Copy every entry exactly, but skip the pictures.
■ ■ ■
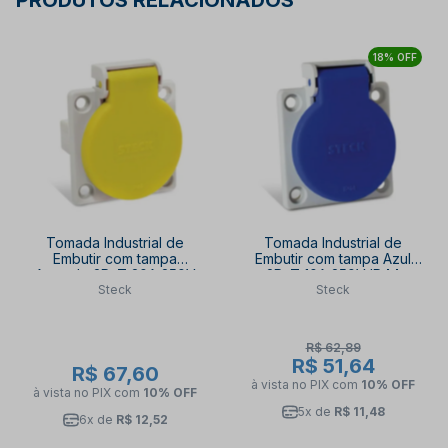
PRODUTOS RELACIONADOS
18% OFF
Tomada Industrial de
Tomada Industrial de
Embutir com tampa
Embutir com tampa Azul
Amarelo 2P+T 20A 250V
2P+T 10A 250V IP44
Steck
Steck
IP44 S8641AM STECK
S8640AZ STECK
R$ 62,89
R$ 51,64
R$ 67,60
à vista no PIX
com
10% OFF
à vista no PIX
com
10% OFF
5x de
R$ 11,48
6x de
R$ 12,52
■ ■ ■
*YOUR RESPONSE*
PRODUTOS RELACIONADOS
18% OFF
Tomada Industrial de
Tomada Industrial de
Embutir com tampa
Embutir com tampa Azul
Amarelo 2P+T 20A 250V
2P+T 10A 250V IP44
Steck
Steck
IP44 S8641AM STECK
S8640AZ STECK
R$ 62,89
R$ 51,64
R$ 67,60
à vista no PIX
com
10% OFF
à vista no PIX
com
10% OFF
5x de
R$ 11,48
6x de
R$ 12,52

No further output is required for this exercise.